Troisième lecture du projet de loi C-277, Loi visant l’élaboration d’un cadre sur les soins palliatifs au Canada

Troisième lecture du projet de loi C-277, Loi visant l’élaboration d’un cadre sur les soins palliatifs au Canada

L’honorable Jane Cordy : 

Honorables sénateurs, je suis ravie de prendre la parole aujourd’hui dans le cadre du débat à l’étape de la troisième lecture du projet de loi C-277, Loi visant l’élaboration d’un cadre sur les soins palliatifs au Canada.

La question des soins palliatifs est depuis longtemps défendue par des sénateurs de toutes les allégeances politiques. En fait, au cours des 22 dernières années, 6 rapports de fond contenant des recommandations unanimes sur les soins palliatifs ont été présentés dans cette enceinte. Certaines de ces recommandations ont mené directement à la création du Secrétariat des soins palliatifs et des soins de fin de vie de Santé Canada, en 2001, et à la nomination de l’une de nos anciennes collègues, la sénatrice Sharon Carstairs, au poste de première et seule ministre au Canada ayant des responsabilités spéciales liées aux soins palliatifs au Canada. Elle a occupé ce poste de 2001 à 2003.

Le secrétariat a joué un rôle important pour ce qui est de l’amélioration des soins prodigués aux Canadiens en fin de vie, et j’exhorte le gouvernement du Canada à tenir compte de la demande du Comité des affaires sociales, des sciences et de la technologie en vue du rétablissement de ce secrétariat.

En fait, je dirais que, si le secrétariat n’avait pas été démantelé en 2007 par le gouvernement Harper, un cadre sur les soins palliatifs aurait probablement déjà été instauré.

Les Canadiens ne se sentent peut-être pas à l’aise de parler de la façon dont nous mourons, mais, pour ceux qui sont en fin de vie et pour leur famille, l’accès à des soins palliatifs intégrés est d’une importance primordiale. C’est pourquoi j’aimerais répéter les observations du Comité des affaires sociales selon lesquelles les patients et les regroupements de patients devraient être autorisés à participer à l’élaboration du cadre sur les soins palliatifs. Je reprends également les observations du Comité des affaires sociales, qui exhorte le gouvernement fédéral à accorder des fonds supplémentaires pour la prestation de soins palliatifs à domicile dans les régions rurales et éloignées, et dans les collectivités autochtones.

Honorables collègues, puisque j’ai été membre de plusieurs comités qui ont étudié les soins palliatifs, j’ai pris la parole à diverses occasions pour appuyer fermement les soins palliatifs et les démarches de ceux qui ne ménagent pas leurs efforts afin d’aider les Canadiens mourants à avoir une bonne qualité de vie jusqu’à la fin. Je reste déterminée à améliorer les soins palliatifs pour tous les Canadiens, et ce projet de loi pourrait nous rapprocher de cet objectif.

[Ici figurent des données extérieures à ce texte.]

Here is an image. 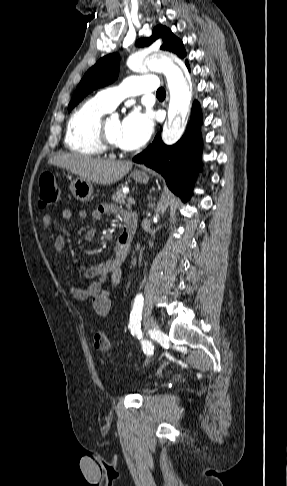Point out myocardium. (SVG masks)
Returning <instances> with one entry per match:
<instances>
[{
  "label": "myocardium",
  "mask_w": 287,
  "mask_h": 486,
  "mask_svg": "<svg viewBox=\"0 0 287 486\" xmlns=\"http://www.w3.org/2000/svg\"><path fill=\"white\" fill-rule=\"evenodd\" d=\"M98 137L101 145L103 148L107 151H113V152H122L124 151L122 147L118 146L116 143H114L106 129V123H101L98 131Z\"/></svg>",
  "instance_id": "myocardium-1"
}]
</instances>
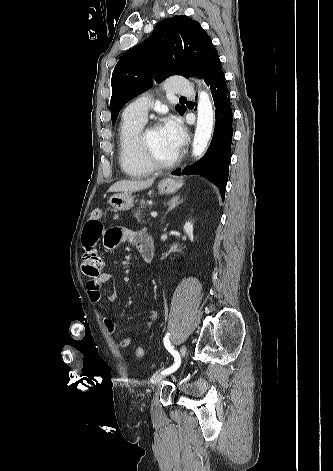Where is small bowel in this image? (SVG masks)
<instances>
[{"label": "small bowel", "instance_id": "obj_1", "mask_svg": "<svg viewBox=\"0 0 333 471\" xmlns=\"http://www.w3.org/2000/svg\"><path fill=\"white\" fill-rule=\"evenodd\" d=\"M147 237L144 232L124 227H113L105 230L100 218L98 220L91 218L87 220L82 234L84 254L81 266L83 273L88 277L86 288L88 296L93 303L97 304L102 301L104 296L102 292L103 285L114 282L113 273L103 269V259L98 250L99 243L103 242L104 246L108 249L115 248L123 243H129L139 250ZM113 297V293L108 295L109 300H112ZM157 317L158 313L154 311L148 322V328L155 322ZM103 323L110 333L117 331V325L112 319L103 316ZM130 344V337H124L120 341L122 348H127Z\"/></svg>", "mask_w": 333, "mask_h": 471}]
</instances>
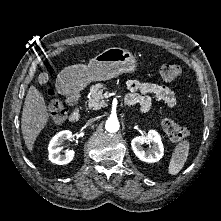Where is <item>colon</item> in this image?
Listing matches in <instances>:
<instances>
[{"instance_id":"colon-1","label":"colon","mask_w":221,"mask_h":221,"mask_svg":"<svg viewBox=\"0 0 221 221\" xmlns=\"http://www.w3.org/2000/svg\"><path fill=\"white\" fill-rule=\"evenodd\" d=\"M181 72V67L178 64H167L160 69L162 79L167 82L176 81L180 77ZM46 99L51 123L54 125L62 124L67 117V109L55 97L53 91L47 93ZM162 127L168 138L172 141L183 140L190 133L187 127L177 124L170 118L162 120Z\"/></svg>"}]
</instances>
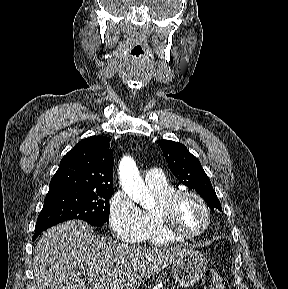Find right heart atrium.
I'll return each instance as SVG.
<instances>
[{
	"label": "right heart atrium",
	"mask_w": 288,
	"mask_h": 289,
	"mask_svg": "<svg viewBox=\"0 0 288 289\" xmlns=\"http://www.w3.org/2000/svg\"><path fill=\"white\" fill-rule=\"evenodd\" d=\"M108 217L115 237L126 243H140L146 229L143 211L124 191H117L109 200Z\"/></svg>",
	"instance_id": "d8ad5b80"
}]
</instances>
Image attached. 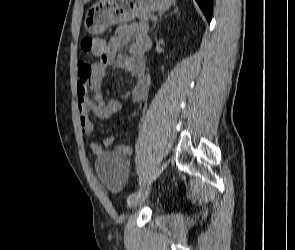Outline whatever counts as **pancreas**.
I'll list each match as a JSON object with an SVG mask.
<instances>
[{
    "label": "pancreas",
    "instance_id": "cf45deb5",
    "mask_svg": "<svg viewBox=\"0 0 295 250\" xmlns=\"http://www.w3.org/2000/svg\"><path fill=\"white\" fill-rule=\"evenodd\" d=\"M154 16L152 14H142L139 16L141 23H147L149 19H152Z\"/></svg>",
    "mask_w": 295,
    "mask_h": 250
}]
</instances>
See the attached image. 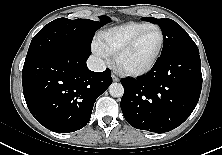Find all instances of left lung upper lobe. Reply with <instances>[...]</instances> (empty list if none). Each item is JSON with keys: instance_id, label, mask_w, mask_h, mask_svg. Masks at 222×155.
Masks as SVG:
<instances>
[{"instance_id": "left-lung-upper-lobe-1", "label": "left lung upper lobe", "mask_w": 222, "mask_h": 155, "mask_svg": "<svg viewBox=\"0 0 222 155\" xmlns=\"http://www.w3.org/2000/svg\"><path fill=\"white\" fill-rule=\"evenodd\" d=\"M143 19L158 24L162 30L164 45L161 56L181 50H198L191 37L175 21L153 17H143Z\"/></svg>"}]
</instances>
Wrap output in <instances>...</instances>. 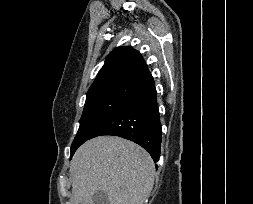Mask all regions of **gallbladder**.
Segmentation results:
<instances>
[{
  "label": "gallbladder",
  "mask_w": 253,
  "mask_h": 204,
  "mask_svg": "<svg viewBox=\"0 0 253 204\" xmlns=\"http://www.w3.org/2000/svg\"><path fill=\"white\" fill-rule=\"evenodd\" d=\"M93 204H109L108 196L103 191H98L92 196Z\"/></svg>",
  "instance_id": "bac80fb5"
}]
</instances>
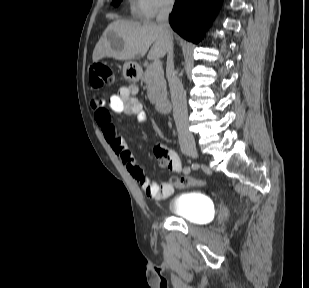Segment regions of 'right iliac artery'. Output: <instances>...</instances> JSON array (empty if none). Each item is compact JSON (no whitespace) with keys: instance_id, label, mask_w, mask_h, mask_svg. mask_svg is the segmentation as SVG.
<instances>
[{"instance_id":"right-iliac-artery-1","label":"right iliac artery","mask_w":309,"mask_h":288,"mask_svg":"<svg viewBox=\"0 0 309 288\" xmlns=\"http://www.w3.org/2000/svg\"><path fill=\"white\" fill-rule=\"evenodd\" d=\"M189 168H190L191 172H193V171L199 170L200 166L199 165H190Z\"/></svg>"}]
</instances>
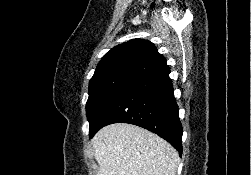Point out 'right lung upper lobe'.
I'll use <instances>...</instances> for the list:
<instances>
[{
    "label": "right lung upper lobe",
    "mask_w": 251,
    "mask_h": 175,
    "mask_svg": "<svg viewBox=\"0 0 251 175\" xmlns=\"http://www.w3.org/2000/svg\"><path fill=\"white\" fill-rule=\"evenodd\" d=\"M169 70L165 57L152 42L133 39L115 46L103 56L90 83L122 75L143 80Z\"/></svg>",
    "instance_id": "1"
}]
</instances>
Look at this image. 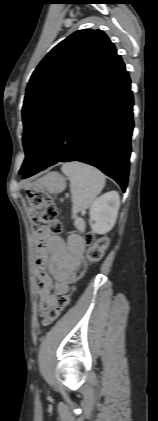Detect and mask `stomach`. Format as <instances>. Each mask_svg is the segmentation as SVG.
Instances as JSON below:
<instances>
[{"instance_id":"stomach-1","label":"stomach","mask_w":158,"mask_h":421,"mask_svg":"<svg viewBox=\"0 0 158 421\" xmlns=\"http://www.w3.org/2000/svg\"><path fill=\"white\" fill-rule=\"evenodd\" d=\"M34 187H38L50 193L57 194L65 190L66 179L58 172H48L35 181Z\"/></svg>"}]
</instances>
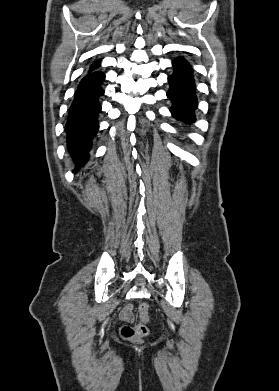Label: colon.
<instances>
[{
    "instance_id": "1",
    "label": "colon",
    "mask_w": 279,
    "mask_h": 391,
    "mask_svg": "<svg viewBox=\"0 0 279 391\" xmlns=\"http://www.w3.org/2000/svg\"><path fill=\"white\" fill-rule=\"evenodd\" d=\"M138 314L140 321L135 326L124 325L120 329V336L124 340L141 342L149 333V306L146 303L139 305Z\"/></svg>"
}]
</instances>
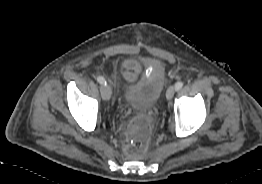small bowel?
Segmentation results:
<instances>
[{
    "instance_id": "obj_1",
    "label": "small bowel",
    "mask_w": 262,
    "mask_h": 184,
    "mask_svg": "<svg viewBox=\"0 0 262 184\" xmlns=\"http://www.w3.org/2000/svg\"><path fill=\"white\" fill-rule=\"evenodd\" d=\"M125 68H126L125 74H126L127 77L130 78V77L134 76V73L136 71H138L139 66L135 61L128 60V61L125 62Z\"/></svg>"
}]
</instances>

Toutefois, je suis déçue de voir que les tentatives légitimes et réfléchies en vue d’améliorer ce projet de loi se sont heurtées à une opposition surprenante.

J’ai pleinement appuyé l’amendement proposé par la porte-parole qui a émis des critiques sur ce projet de loi. Je ne répéterai pas ce que j’ai dit lorsque je me suis prononcée en faveur de l’ajout d’un volet d’éducation du public au projet de loi, mais je dirai ceci : comme cela a toujours été le cas, il continue d’y avoir un problème de compréhension des soins palliatifs au sein du public. Les praticiens qui œuvrent sur le terrain comprennent les soins palliatifs. Ceux qui, parmi nous, ont pu travailler dans le domaine comprennent les soins palliatifs. Toutefois, il subsiste encore, dans le public en général, un problème de compréhension de ce qu’apportent les soins palliatifs aux mourants.

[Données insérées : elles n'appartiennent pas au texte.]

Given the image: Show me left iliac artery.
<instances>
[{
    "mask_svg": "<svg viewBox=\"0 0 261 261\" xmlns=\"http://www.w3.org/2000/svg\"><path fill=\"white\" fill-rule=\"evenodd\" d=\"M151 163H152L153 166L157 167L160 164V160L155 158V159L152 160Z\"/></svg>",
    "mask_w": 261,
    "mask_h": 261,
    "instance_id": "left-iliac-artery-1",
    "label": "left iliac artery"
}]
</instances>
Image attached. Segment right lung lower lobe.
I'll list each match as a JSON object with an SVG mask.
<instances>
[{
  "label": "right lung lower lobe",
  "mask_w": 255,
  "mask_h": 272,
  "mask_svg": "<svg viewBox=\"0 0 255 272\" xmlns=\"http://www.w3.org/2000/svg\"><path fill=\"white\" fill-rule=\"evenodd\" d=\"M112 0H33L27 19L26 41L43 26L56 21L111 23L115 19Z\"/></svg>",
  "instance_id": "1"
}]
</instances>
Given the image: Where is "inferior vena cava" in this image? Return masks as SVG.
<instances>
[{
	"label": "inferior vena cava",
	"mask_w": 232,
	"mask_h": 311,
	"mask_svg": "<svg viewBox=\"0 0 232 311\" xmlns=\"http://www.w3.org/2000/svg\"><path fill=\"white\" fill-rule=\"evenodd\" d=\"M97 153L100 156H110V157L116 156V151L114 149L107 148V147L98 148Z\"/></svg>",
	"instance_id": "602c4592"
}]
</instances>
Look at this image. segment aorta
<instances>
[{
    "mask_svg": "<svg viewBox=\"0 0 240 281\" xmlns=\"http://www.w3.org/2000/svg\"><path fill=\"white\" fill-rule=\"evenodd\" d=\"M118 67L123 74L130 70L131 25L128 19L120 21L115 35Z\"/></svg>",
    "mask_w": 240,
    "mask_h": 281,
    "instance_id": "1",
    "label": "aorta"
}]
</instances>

Au Canada, nous vivons dans une société où la mort est un sujet tabou. Il est très difficile pour de nombreux Canadiens d’en discuter ou même d’écouter les discussions qui ont trait à notre condition de mortels. Comprendre les objectifs des soins est essentiel pour pouvoir fournir de bons soins. Malheureusement, dans notre société qui nie l’existence de la mort, on n’en discute pas aussi souvent qu’on le devrait.

Je crois sincèrement qu’il est essentiel qu’une éventuelle stratégie nationale sur les soins palliatifs comprenne un volet de sensibilisation et d’éducation du public et, à défaut de l’indiquer dans le projet de loi, je crains que, une fois celui-ci adopté, la sensibilisation ne fasse pas partie de la stratégie.

Par ailleurs, une autre disposition du projet de loi m’inquiète, à l’instar de plusieurs témoins qui en ont parlé devant le Comité des affaires sociales, au cours de son étude du projet de loi. Il s’agit de la disposition du projet de loi selon laquelle c’est le ministre qui, en consultation avec les intervenants, détermine en quoi consistent les soins palliatifs.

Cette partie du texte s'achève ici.